Questi i punti fermi fissati dai giudici (ordinanza numero 20460 del 21 luglio 2025 della Cassazione alla luce dell’azione con cui una donna ha citato in giudizio una concessionaria per ottenere la risoluzione del contratto di compravendita di una vettura ‘Lancia Y’ e, conseguentemente, la restituzione del corrispettivo – 8mila e 200 euro – versato per l’acquisto dell’automobile, e, infine, il risarcimento dei danni patrimoniali e non patrimoniali lamentati in conseguenza del sinistro avvenuto allorquando, dopo aver avvertito la rigidità e la rumorosità del volante durante la guida e fatto pertanto rabboccare l’olio del sistema idroguida presso la concessionaria, a causa di un improvviso irrigidimento dello sterzo, aveva perduto il controllo del mezzo, andando a urtare contro il guard-rail delimitante la carreggiata.
Per escludere ogni propria responsabilità, la concessionaria si è difesa deducendo di essersi limitata a vendere l’auto, che era comunque coperta da garanzia prestata dalla casa produttrice ‘Fiat Group Automobiles S.p.A.’.
Per i giudici d’Appello, però, la concessionaria va condannata alla restituzione del corrispettivo pagato dalla compratrice per l’automobile.
Questa decisione viene messa in discussione dai magistrati di Cassazione, i quali ricordano che la finalità del diritto di regresso, previsto dal ‘Codice del consumo’, è quella di consentire al professionista, che abbia alienato un bene di consumo a un consumatore e che sia stato da quest’ultimo chiamato a rispondere per un difetto di conformità del bene, di agire nei confronti del soggetto o dei soggetti effettivamente responsabili dell’insorgenza dei vizi di conformità, al fine di essere tenuto indenne dalle conseguenze economiche pregiudizievoli derivanti dall’accoglimento della pretesa dell’acquirente fondata su un difetto di conformità. Ciò per evitare che i costi economici del difetto di conformità ricadano esclusivamente sui soggetti con cui i consumatori hanno stipulato il contratto volto all’acquisto del bene di consumo, riversandoli su coloro che del difetto di conformità devono considerarsi effettivamente responsabili, per aver dato causa con una propria condotta commissiva od omissiva all’esistenza del difetto di conformità medesimo.

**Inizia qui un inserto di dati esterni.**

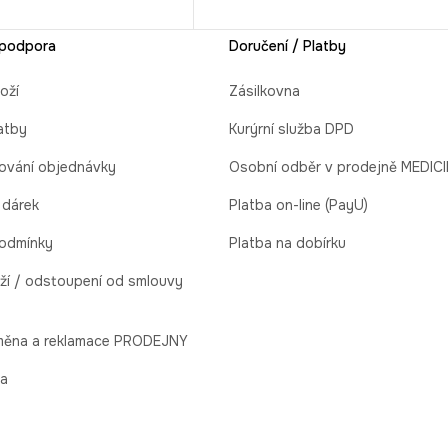
 podpora
Doručení / Platby
oží
Zásilkovna
atby
Kurýrní služba DPD
ování objednávky
Osobní odběr v prodejně MEDIC
 dárek
Platba on-line (PayU)
odmínky
Platba na dobírku
ží / odstoupení od smlouvy
ýměna a reklamace PRODEJNY
la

In generale, presupposti della domanda di regresso sono: che il difetto non fosse conosciuto o conoscibile dal venditore finale al momento dell’acquisto del bene dal soggetto nei confronti del quale agisce per il regresso; la rivendita del bene al consumatore finale; la mancanza di caratteristiche del bene da considerarsi dovute sia dal soggetto legittimato passivo dell’azione di regresso sia dal venditore finale al consumatore. In altri termini, nelle mani del venditore intermedio deve essere pervenuto un bene affetto da quei vizi di cui si è doluto il consumatore, in ragione del fatto che l’inadempimento del rivenditore deve essere direttamente connesso e consequenziale alla violazione degli obblighi contrattuali verso di lui assunti dal primo venditore. In caso contrario, se il venditore intermedio ha consapevolmente acquistato dal venditore precedente un bene affetto da vizi e lo ha rivenduto senza alcun riferimento alla presenza di detti vizi, il medesimo ne risponde nei confronti dell’acquirente finale, ma non può lamentare alcun inadempimento nei confronti del venditore precedente, non potendo pertanto agire in regresso nei suoi confronti.

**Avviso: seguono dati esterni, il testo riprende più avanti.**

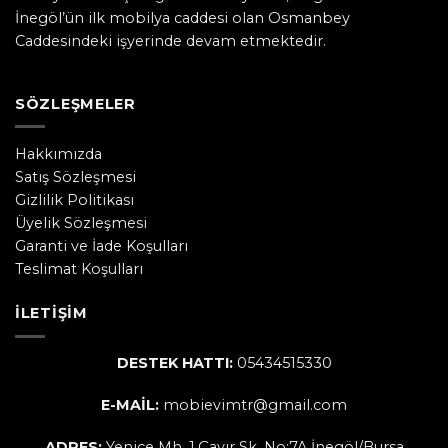
İnegöl’ün ilk mobilya caddesi olan Osmanbey
Caddesindeki işyerinde devam etmektedir.
SÖZLEŞMELER
Hakkımızda
Satış Sözleşmesi
Gizlilik Politikası
Üyelik Sözleşmesi
Garanti ve İade Koşulları
Teslimat Koşulları
İLETIŞIM
DESTEK HATTI:
05434515330
E-MAİL:
mobievimtr@gmail.com
ADRES:
Yenice Mh. 1.Çayır Sk. No:7A İnegöl/Bursa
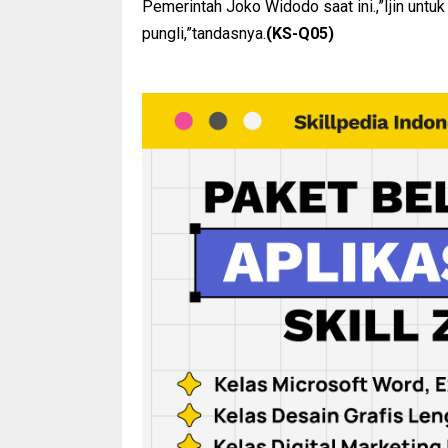
Pemerintah Joko Widodo saat ini.,”Ijin untuk
pungli,”tandasnya.
(KS-Q05)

Il diritto riconosciuto al venditore finale è un diritto di credito nuovo, di previsione legale tipica, a favore di chi ha adempiuto la propria obbligazione o ha subito una perdita o un mancato incremento patrimoniale, consistente nella possibilità di scaricarne il costo su un altro soggetto che è fatto obbligato per propria responsabilità ma a causa dell’inadempimento o della perdita altrui. Orbene, la responsabilità che il venditore finale fa valere nei confronti del suo dante causa è di natura contrattuale, perciò l’onere della prova sul medesimo incombente è quello proprio dell’inadempimento delle obbligazioni contrattuali. L’autonomia di ciascuna vendita non consente di trasferire automaticamente nei confronti del venditore a monte l’azione risarcitoria esercitata dal compratore danneggiato, ma ciò non impedisce di ravvisare nel danno risarcibile al compratore danneggiato dal suo dante causa un danno a quest’ultimo risarcibile da parte del primo venditore, a causa dell’accertato suo inadempimento contrattuale per la violazione degli obblighi contrattuali verso di lui assunti dal primo venditore.

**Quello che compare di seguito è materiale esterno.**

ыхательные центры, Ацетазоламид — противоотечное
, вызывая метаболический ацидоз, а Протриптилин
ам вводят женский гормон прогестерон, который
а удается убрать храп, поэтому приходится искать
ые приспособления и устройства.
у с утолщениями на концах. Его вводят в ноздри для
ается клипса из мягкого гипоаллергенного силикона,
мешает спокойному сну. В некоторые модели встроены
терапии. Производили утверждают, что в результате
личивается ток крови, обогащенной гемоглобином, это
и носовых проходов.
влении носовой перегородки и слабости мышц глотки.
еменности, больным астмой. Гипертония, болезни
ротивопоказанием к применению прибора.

Il primo venditore è responsabile ex empto nei confronti del venditore intermedio oltre a poter essere chiamato a rispondere a titolo di illecito nei confronti del compratore finale del danno da questi sofferto in dipendenza di vizi che rendono la cosa pericolosa, anche se tale danno si sia verificato quando la cosa stessa sia passata nella sfera di disponibilità di altri e sia stata da costoro utilizzata.
Evidente, quindi, l’errore compiuto in Appello e consistito, spiegano i giudici di Cassazione, nell’addossare al venditore finale la prova che il difetto di conformità fosse imputabile alla società chiamata in causa, siccome la prova da parte sua di avere verificato prima della consegna che l’auto fosse esente da vizi è conforme a quanto contrattualmente previsto.
Inoltre, in secondo grado non è stato correttamente individuato il tipo di azione esercitata dal venditore finale e il tipo di responsabilità del suo dante causa, sovrapponendo i profili di responsabilità del venditore finale nei confronti dell’acquirente finale con i profili di responsabilità del produttore nei confronti del venditore finale, muovendo dall’assunto che quella del venditore finale verso il proprio dante causa fosse la stessa azione risarcitoria che il consumatore avrebbe potuto spiegare nei confronti del produttore.
Pur ricorrendo un rapporto trilaterale tra consumatore, venditore finale e legittimato passivo all’azione di regresso, deve invero escludersi la sussistenza di un vincolo di solidarietà tra venditore finale e precedente professionista: il consumatore non è legittimato ad agire indifferentemente a titolo contrattuale nei confronti dell’uno o dell’altro.
Va ribadito, quindi, che nelle vendite a catena il consumatore può esperire due rimedi: l’azione contrattuale, esclusivamente nei confronti del suo diretto dante causa, in quanto l’autonomia di ciascuna vendita non gli consente di rivolgersi verso i precedenti venditori, atteso che nonostante l’identità dell’oggetto e del contenuto delle rispettive obbligazioni ciascuna vendita conserva la propria autonomia strutturale, sicché non è consentito trasferire nei confronti dei precedenti venditori l’azione risarcitoria dell’acquirente danneggiato, restando salva l’azione di rivalsa del rivenditore nei confronti del venditore intermedio; l’azione extracontrattuale, esperibile contro il produttore per il danno sofferto in dipendenza dei vizi che rendono la cosa pericolosa, anche quando tale danno si sia verificato dopo il passaggio della cosa nell’altrui sfera giuridica.